The Energy Regulatory Commission of Mexico (CRE) has published new fuel regulations that allow for the blending and sale of up to 5.8 percent ethanol in the country’s fuel supply outside of three major metro areas of Mexico City, Guadalajara and Monterrey. The new fuel regulations will become effective in 60 days after publication, which took place today. This marks the first time in Mexico’s history that the country has established a policy of ethanol. Several U.S.-based organizations have been working to promote the export of American made ethanol and applauded this development.
“By approving new fuel standards that allow for ethanol blending at 5.8 percent rate throughout much of the country, the Mexican Energy Regulatory Commission has taken an important step forward in improving the quality of motor fuel provided to its citizens,” said Emily Skor, CEO of Growth Energy.
Skor continued, “These standards aren’t applied universally throughout the entire country, however, so there is certainly more progress to be made.

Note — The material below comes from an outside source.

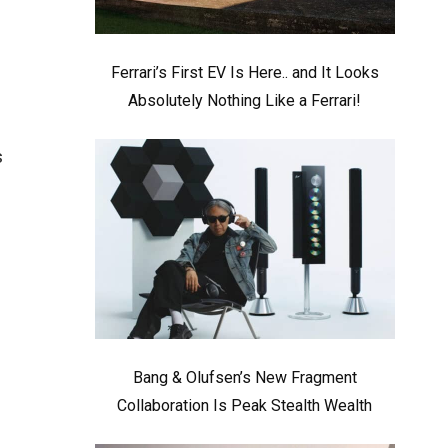
Ferrari’s First EV Is Here.. and It Looks
Absolutely Nothing Like a Ferrari!
s
Bang & Olufsen’s New Fragment
Collaboration Is Peak Stealth Wealth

Ethanol is a cleaner burning fuel additive that increases octane and reduces reliance on toxic cancer-causing additives. Our collective goal should be greater harmonization across all of North America on fuel regulations that embrace cleaner burning biofuels like ethanol because that is in the best interest of every mother, father and child. Growth Energy will continue to work with our public and private sector colleagues in Mexico to clearly demonstrate the value of ethanol to their environment, water quality, rural sector and consumers.”
Tom Sleight, president and CEO of the U.S. Grains Council, said of the announcement, “We are pleased to see Mexico begin to embrace the inclusion of fuel ethanol in their gasoline. The U.S. Grains Council has worked in Mexico for many years and has seen enormous growth in that market’s demand for U.S. products of all types in the past two decades. We welcome this positive development related to ethanol use and what it could mean for furthering of the U.S.-Mexican trade partnership.”
He continued, “We look forward to continuing to work with our colleagues in the U.S. ethanol industry to provide Mexican regulators, fuel industry officials and the public with information that highlights the proven benefits ethanol can provide for air quality and rural economic development in their country. We are hopeful that all of Mexico will be able to achieve these benefits from ethanol use soon.”
Bob Dinneen, president and CEO of the Renewable Fuels Association (RFA), said, “The Mexican Energy Regulatory Commission should be commended for recognizing the positive role ethanol can play in advancing that country’s energy, economic and environmental policies. Ethanol blended gasolines can reduce all criteria pollutants – carbon monoxide, ozone, particulates and toxics. As a result, we believe the Commission has erred in excluding ethanol use from the three most populous cities.”
Dinneen added, “We will continue to work with our partners here and the Mexican government to assure the most up-to-date science is applied, providing the Commission with confidence the use of ethanol will help them in their effort to fight ozone pollution and provide a more open and competitive market for the benefit of Mexican consumers.”